* What to work on
Wherever "avec" appears in the records below, copy the line that holds it.

▶

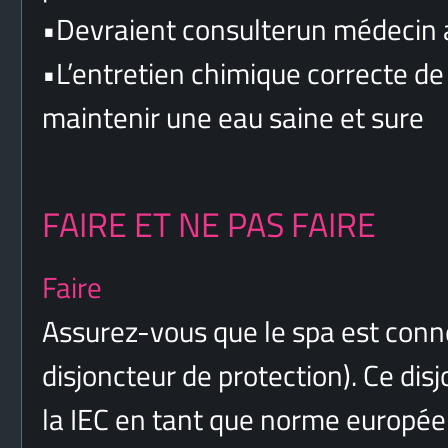
•
Devraient consulterun médecin av
•
L’entretien chimique correcte de
maintenir une eau saine et sure
FAIRE ET NE PAS FAIRE
Faire
Assurez-vous que le spa est conne
disjoncteur de protection). Ce dis
la IEC en tant que norme européenn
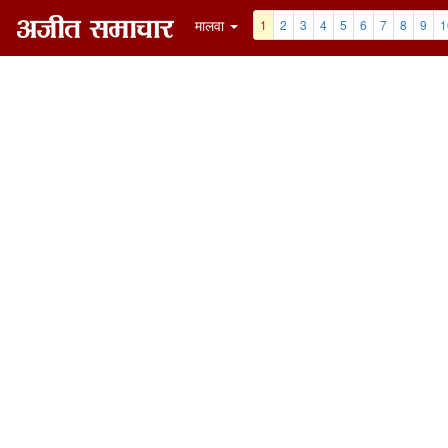
मालवा
1
2
3
4
5
6
7
8
9
1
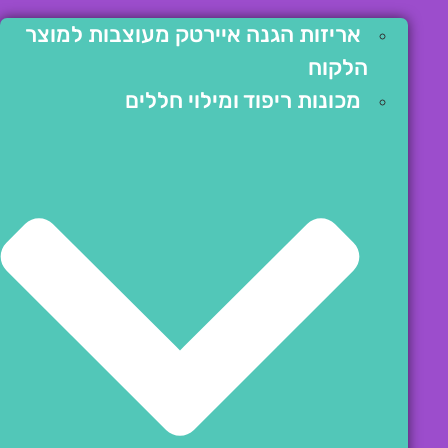
אריזות הגנה איירטק מעוצבות למוצר
הלקוח
מכונות ריפוד ומילוי חללים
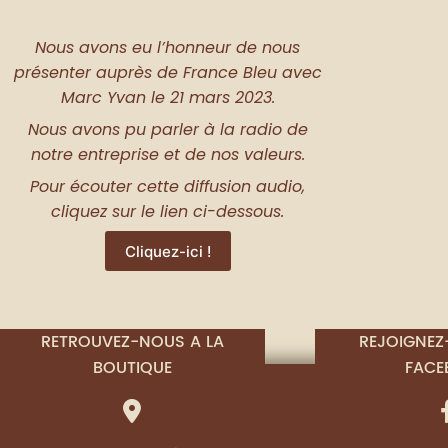
Nous avons eu l’honneur de nous
présenter auprès de France Bleu avec
Marc Yvan le 21 mars 2023.
Nous avons pu parler à la radio de
notre entreprise et de nos valeurs.
Pour écouter cette diffusion audio,
cliquez sur le lien ci-dessous.
Cliquez-ici !
RETROUVEZ-NOUS A LA
REJOIGNEZ
BOUTIQUE
FACE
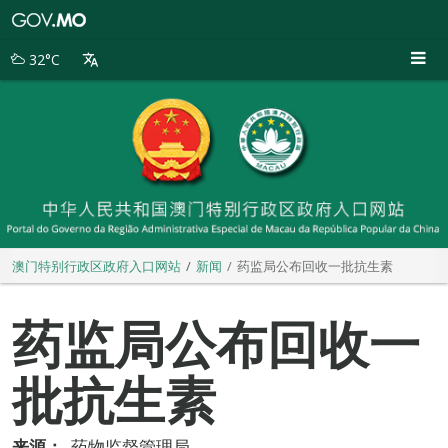
澳
门
特
32°C
别
行
政
区
政
府
入
口
网
站
澳门特别行政区政府入口网站
新闻
药监局公布回收一批抗生素
药监局公布回收一
批抗生素
来源：
药物监督管理局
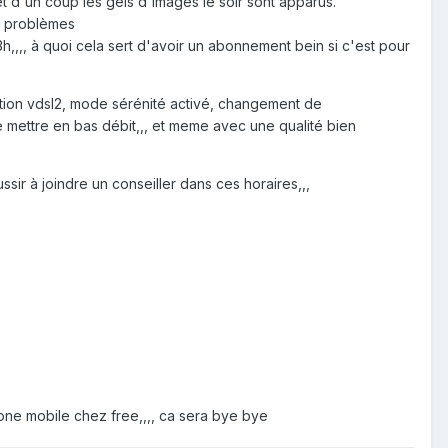
t d'un coup les gels d'images le soir sont apparus.
es problèmes
h,,,, à quoi cela sert d'avoir un abonnement bein si c'est pour
vation vdsl2, mode sérénité activé, changement de
 mettre en bas débit,,, et meme avec une qualité bien
sir à joindre un conseiller dans ces horaires,,,
hone mobile chez free,,,, ca sera bye bye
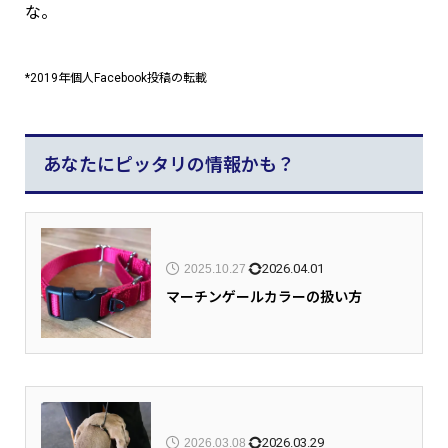
な。
*2019年個人Facebook投稿の転載
あなたにピッタリの情報かも？
2026.04.01
2025.10.27
マーチンゲールカラーの扱い方
2026.03.29
2026.03.08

◀

* Exercise response
présenter auprès de France Bleu avec
 mettre en bas débit,,, et meme avec une qualité bien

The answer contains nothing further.